Savez-vous, Pawel, que même si nous ne nous sommes pas
rencontrés, j'ai l'impression de vous connaître très bien. Moi aussi, j'ai
connu votre angoisse. Vous devez venir à Versailles et faire la connaissance de
ma femme et de mes enfants, et de quelques-uns de nos amis. Maritain est un
philosophe catholique qui était athée autrefois. Sa femme, Raïssa, est également
philosophe et c'est une mystique. Elle est Russe, c'est une juive qui est venue
au Christ.
Pawel fut rempli d'émotions contradictoires.
Malgré son aversion de toujours pour les contacts sociaux, il ressentit soudain
le profond désir de rencontrer ces personnes inhabituelles. Pourtant il
hésitait à quitter la ville.
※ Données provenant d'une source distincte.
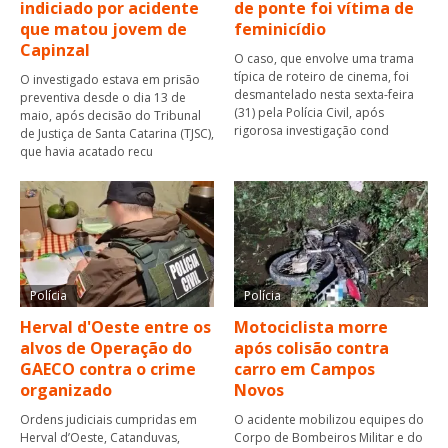
indiciado por acidente
de ponte foi vítima de
que matou jovem de
feminicídio
Capinzal
O caso, que envolve uma trama
típica de roteiro de cinema, foi
O investigado estava em prisão
desmantelado nesta sexta-feira
preventiva desde o dia 13 de
(31) pela Polícia Civil, após
maio, após decisão do Tribunal
rigorosa investigação cond
de Justiça de Santa Catarina (TJSC),
que havia acatado recu
Polícia
Polícia
Herval d'Oeste entre os
Motociclista morre
alvos de Operação do
após colisão contra
GAECO contra o crime
carro em Campos
organizado
Novos
Ordens judiciais cumpridas em
O acidente mobilizou equipes do
Herval d’Oeste, Catanduvas,
Corpo de Bombeiros Militar e do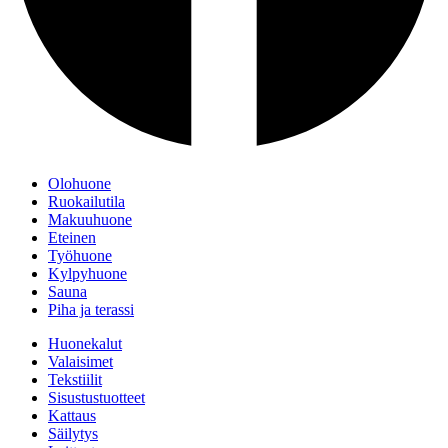
Olohuone
Ruokailutila
Makuuhuone
Eteinen
Työhuone
Kylpyhuone
Sauna
Piha ja terassi
Huonekalut
Valaisimet
Tekstiilit
Sisustustuotteet
Kattaus
Säilytys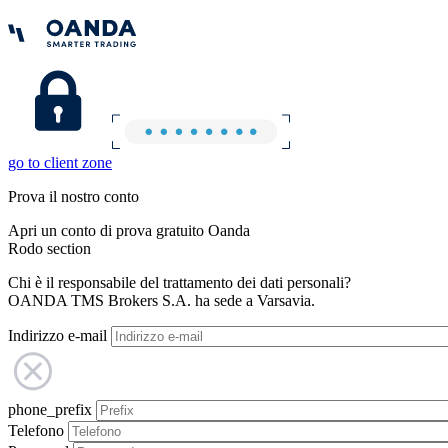
go to client zone
Prova il nostro conto
Apri un conto di prova gratuito Oanda
Rodo section
Chi è il responsabile del trattamento dei dati personali?
OANDA TMS Brokers S.A. ha sede a Varsavia.
Indirizzo e-mail
phone_prefix
Telefono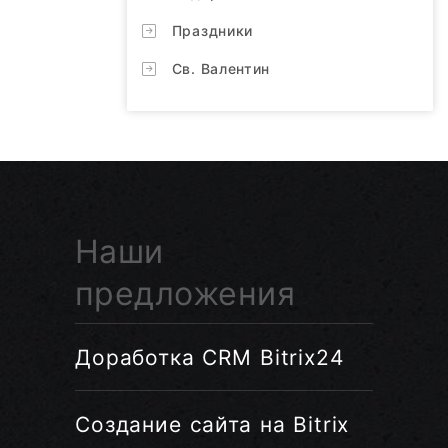
Праздники
Св. Валентин
Наши
предложения
Доработка CRM Bitrix24
Создание сайта на Bitrix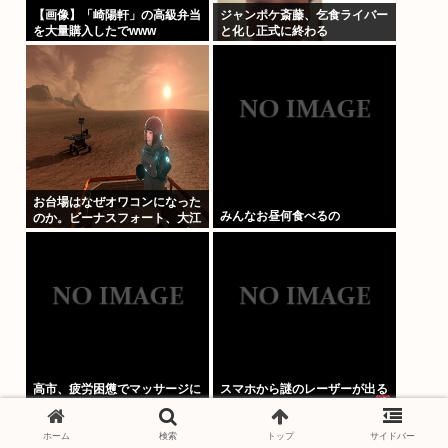
【画像】「崎陽軒」の高級弁当
ジャンポケ斎藤、乞食ライバー
を大量購入したでwww
と化し正式に終わる
お台場はなぜオワコンになった
みんなお昼何食べるの
のか。ビーナスフォート、大江
戸温泉物語、Zepp Tokyo、大
観覧車
高市、疲労困憊でマッサージに
スマホから謎のレーザーが出る
行っただけでネット叩かれるま
ようになった…
でに。寝てないアピールと、馬
鹿みたいな被災地PVのせいか
ホーム
検索
トップ
サイドバー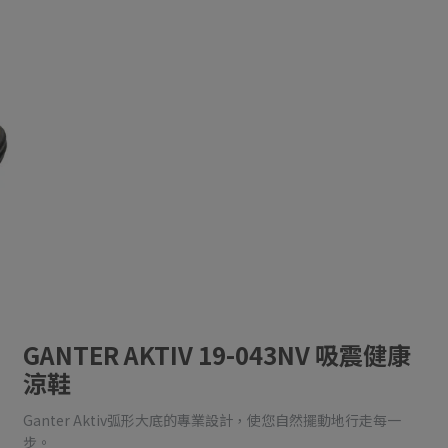
GANTER AKTIV 19-043NV 吸震健康
涼鞋
Ganter Aktiv弧形大底的專業設計，使您自然擺動地行走每一
步。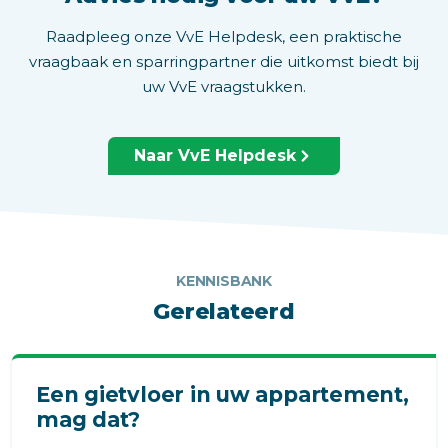
Raadpleeg onze VvE Helpdesk, een praktische
vraagbaak en sparringpartner die uitkomst biedt bij
uw VvE vraagstukken.
Naar VvE Helpdesk
KENNISBANK
Gerelateerd
Een gietvloer in uw appartement,
mag dat?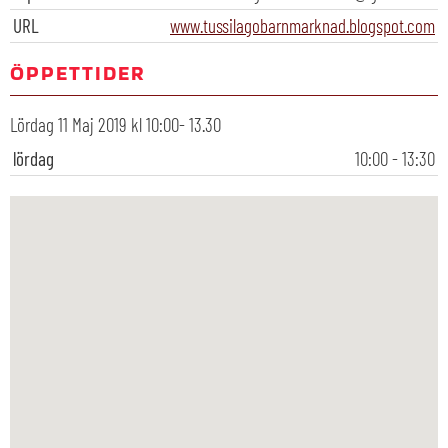
URL
www.tussilagobarnmarknad.blogspot.com
ÖPPETTIDER
Lördag 11 Maj 2019 kl 10:00- 13.30
lördag
10:00 - 13:30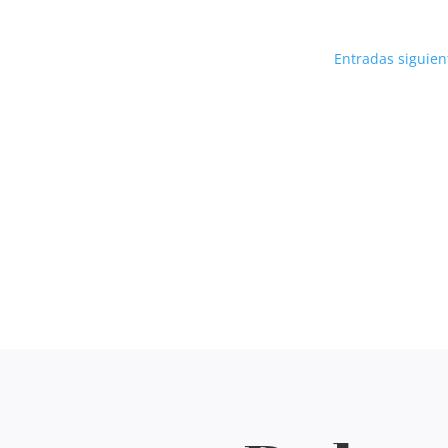
Entradas siguien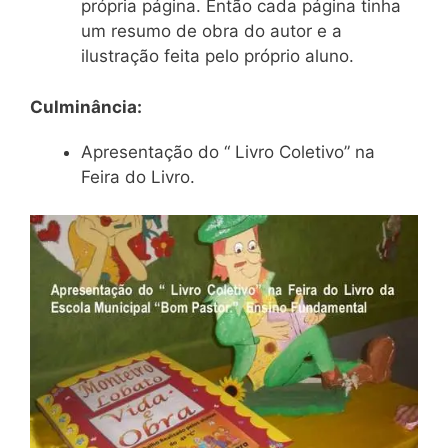
própria página. Então cada página tinha
um resumo de obra do autor e a
ilustração feita pelo próprio aluno.
Culminância:
Apresentação do “ Livro Coletivo” na
Feira do Livro.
Ne courait-il pas le risque d'être tellement
impressionné par le cercle à Versailles qu'il serait entraîné dans leur manière
désuète de voir les choses ? Devrait-il se détourner de son héroïque et
solitaire quête d'un nouveau langage propre à lui ? Il débattit avec
lui-même, dans un sens puis dans l'autre.
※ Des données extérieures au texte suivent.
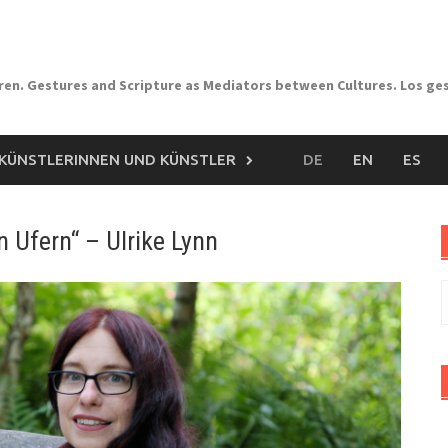
uren. Gestures and Scripture as Mediators between Cultures. Los ge
KÜNSTLERINNEN UND KÜNSTLER
DE
EN
ES
 Ufern“ – Ulrike Lynn
S
n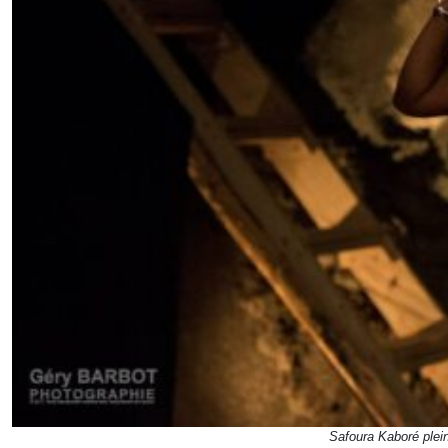
Safoura Kaboré plein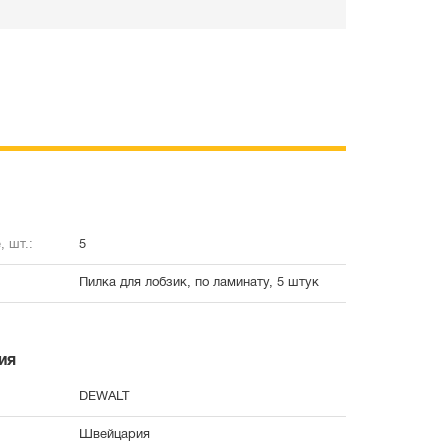
, шт.:
5
Пилка для лобзик, по ламинату, 5 штук
ия
DEWALT
Швейцария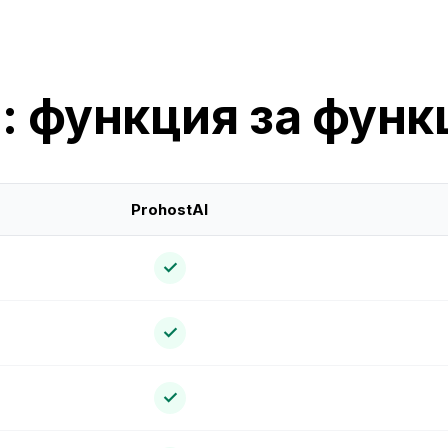
m: функция за фун
ProhostAI
✓
✓
✓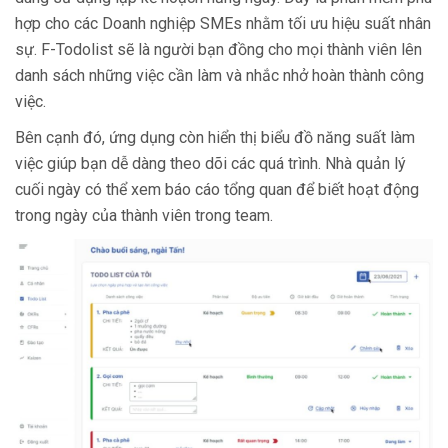
hợp cho các Doanh nghiệp SMEs nhằm tối ưu hiệu suất nhân
sự. F-Todolist sẽ là người bạn đồng cho mọi thành viên lên
danh sách những việc cần làm và nhắc nhở hoàn thành công
việc.
Bên cạnh đó, ứng dụng còn hiển thị biểu đồ năng suất làm
việc giúp bạn dễ dàng theo dõi các quá trình. Nhà quản lý
cuối ngày có thể xem báo cáo tổng quan để biết hoạt động
trong ngày của thành viên trong team.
Chose curieuse, Goudron téléphona au moment même où il
allait tout rejeter et partir voir Rouault et les Maritain. L'écrivain écouta
patiemment Pawel décrire l'échange de lettres. Puis, parlant sur un ton
rationnel, il s'opposa aux idées de l'artiste avec beaucoup d'éloquence, d'humour
et de subtilité. Il assura à Pawel que le nouvel humanisme était supérieur au
soi-disant humanisme chrétien, de Rouault, dominé pour ainsi dire par un dieu
cruel et tyrannique qui ne pouvait pas être apaisé. Il affirma que Rouault
était un fanatique religieux, bien trop influencé par Léon Bloy et les Maritain. » Ce
serait une erreur d'aller à Versailles », ajouta-t-il.
« Par ailleurs, j'ai d'excellentes nouvelles pour
toi, mon ami, des nouvelles qui vont te convaincre que ce n'est pas le moment
d'être détourné de ta course. Tu dois persévérer dans la voie dans laquelle tu
t'es engagé. Je viens de négocier l'organisation d'une exposition de tes œuvres
dans la galerie où exposent Picasso et Braque ».
Cette nouvelle était exaltante, bien que mêlée à un sentiment
de dépression alternant avec celui de désespoir, car Pawel avait très peu de
choses à montrer de ses six mois de travail et aucune œuvre n'était originale,
à l'exception de la vision de Zakopane, mais cette dernière n'était bien sûr
qu'un tableau sans valeur, qui ne menait nulle part.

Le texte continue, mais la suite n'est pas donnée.